(426b) Building the Predictive Process Engineering Toolbox to Define Mixing Parameters for Early-Stage Drug Product Manufacturing of Large Molecules | AIChE

(426b) Building the Predictive Process Engineering Toolbox to Define Mixing Parameters for Early-Stage Drug Product Manufacturing of Large Molecules

Authors 

Kuo, R. - Presenter, Merck & Co., Inc.
Kalal, Z., Merck & Co.
Deshmukh, S., Bristol-Myers Squibb
Flamm, M., Merck & Co., Inc.
Mittal, S., Merck & Co., Inc.
Procopio, A., Merck & Co.
Mixing is an integral operation used throughout the manufacturing process train of pooling, formulation, and primary container closure filling for large molecule sterile drug products. As such, evaluating appropriate mixing parameters and associated ranges is necessary to understand their impact on product uniformity and physical stability. For this work, a broad toolbox of at-scale, computational, and scale-down approaches were used to demonstrate successful mixing operating ranges. Saline and water were used as a model system to evaluate mixing at-scale (65 L) with agitation rates ranging from 37 to 100 RPM. In parallel, computational fluid dynamics (CFD) was used to predict at-scale homogeneity with further refinement and validation from the at-scale mixing results.
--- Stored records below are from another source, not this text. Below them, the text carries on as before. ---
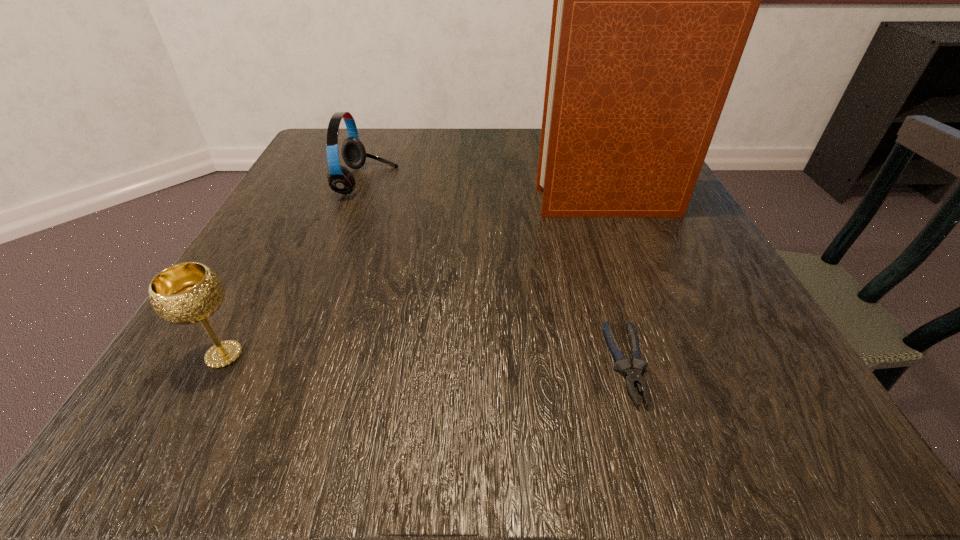 Image resolution: width=960 pixels, height=540 pixels. I want to click on vacant space at the right edge, so click(702, 279).

This screenshot has height=540, width=960. In the image, there is a desktop. Find the location of `vacant space at the far left corner`. vacant space at the far left corner is located at coordinates tap(361, 140).

The width and height of the screenshot is (960, 540). In the image, there is a desktop. What are the coordinates of `free region at the near left corner` in the screenshot? It's located at (248, 404).

Where is `free space at the near right corner`? free space at the near right corner is located at coordinates (739, 418).

Where is `vacant space that is in between the second object from left to right and the pliers`? The height and width of the screenshot is (540, 960). vacant space that is in between the second object from left to right and the pliers is located at coordinates (497, 273).

I want to click on free area in between the shortest object and the headset, so click(497, 273).

Identify the location of free space between the second object from left to right and the pliers. This screenshot has width=960, height=540. (497, 273).

Find the location of `empty space that is in between the tallest object and the pliers`. empty space that is in between the tallest object and the pliers is located at coordinates click(x=619, y=284).

Identify the location of unoccupied position between the second object from left to right and the pliers. The height and width of the screenshot is (540, 960). (497, 273).

The width and height of the screenshot is (960, 540). Identify the location of vacant space that is in between the pliers and the leftmost object. (426, 360). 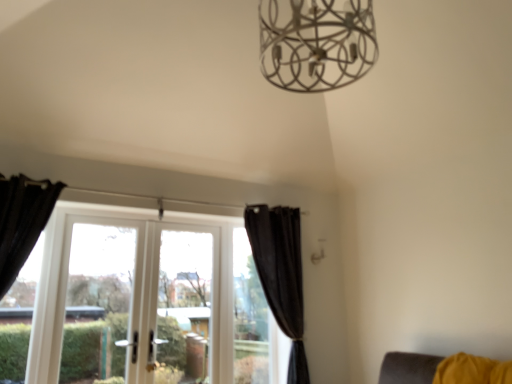 Question: From a real-world perspective, is transparent glass window at center, the 1th window in the right-to-left sequence, physically below transparent glass window at center?

Choices:
 (A) yes
 (B) no

Answer: (A)

Question: Does transparent glass window at center, placed as the second window when sorted from left to right, have a lesser width compared to transparent glass window at center?

Choices:
 (A) no
 (B) yes

Answer: (B)

Question: Considering the relative positions of transparent glass window at center, the 1th window in the right-to-left sequence, and transparent glass window at center in the image provided, is transparent glass window at center, the 1th window in the right-to-left sequence, to the left of transparent glass window at center from the viewer's perspective?

Choices:
 (A) no
 (B) yes

Answer: (A)

Question: Is transparent glass window at center, placed as the second window when sorted from left to right, positioned beyond the bounds of transparent glass window at center?

Choices:
 (A) no
 (B) yes

Answer: (B)

Question: Can you confirm if transparent glass window at center, placed as the second window when sorted from left to right, is bigger than transparent glass window at center?

Choices:
 (A) no
 (B) yes

Answer: (A)

Question: Does point (465, 367) appear closer or farther from the camera than point (177, 296)?

Choices:
 (A) closer
 (B) farther

Answer: (A)

Question: Considering the positions of yellow fabric chair at lower right and white glass window at center, the second window positioned from the right, in the image, is yellow fabric chair at lower right wider or thinner than white glass window at center, the second window positioned from the right,?

Choices:
 (A) thin
 (B) wide

Answer: (B)

Question: From a real-world perspective, is yellow fabric chair at lower right positioned above or below white glass window at center, the first window viewed from the left?

Choices:
 (A) below
 (B) above

Answer: (A)

Question: From the image's perspective, is yellow fabric chair at lower right located above or below white glass window at center, the second window positioned from the right?

Choices:
 (A) below
 (B) above

Answer: (A)

Question: From a real-world perspective, is transparent glass window at center positioned above or below transparent glass window at center, the 1th window in the right-to-left sequence?

Choices:
 (A) above
 (B) below

Answer: (A)

Question: Looking at the image, does transparent glass window at center seem bigger or smaller compared to transparent glass window at center, placed as the second window when sorted from left to right?

Choices:
 (A) small
 (B) big

Answer: (B)

Question: Is transparent glass window at center situated inside transparent glass window at center, the 1th window in the right-to-left sequence, or outside?

Choices:
 (A) inside
 (B) outside

Answer: (B)

Question: Is point (207, 352) positioned closer to the camera than point (260, 311)?

Choices:
 (A) farther
 (B) closer

Answer: (B)

Question: Looking at their shapes, would you say white glass window at center, the second window positioned from the right, is wider or thinner than black velvet curtain at center, which appears as the 1th curtain when viewed from the back?

Choices:
 (A) thin
 (B) wide

Answer: (A)

Question: Considering the positions of point (200, 292) and point (272, 314), is point (200, 292) closer or farther from the camera than point (272, 314)?

Choices:
 (A) closer
 (B) farther

Answer: (A)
It was observed that an agitation rate of 80 RPM yielded a uniform mixture within 30 minutes. At these mixing conditions, the computational model predicted maximum shear rates in the impeller region to be approximately 1,000 s-1. A scale-down approach was developed using a rheometer to subject active large molecules to uniform shear rates based on the predicted range. The stressed molecules were then analyzed for particle aggregates as an indication of physical stability at shear rates similar to those shown in the CFD models. This scale-down approach is particularly useful during early development to evaluate the shear sensitivity of large molecules under anticipated mixing conditions when material quantities are limited. Setting the operating parameters for the scale-down model required the predictions from the CFD models, which were optimized with data collected from at-scale mixing. When used together, the toolbox of at-scale, computational, and scale-down approaches implemented within this work are broadly applicable to evaluate and define successful mixing parameters for the manufacture of large molecule sterile drug products.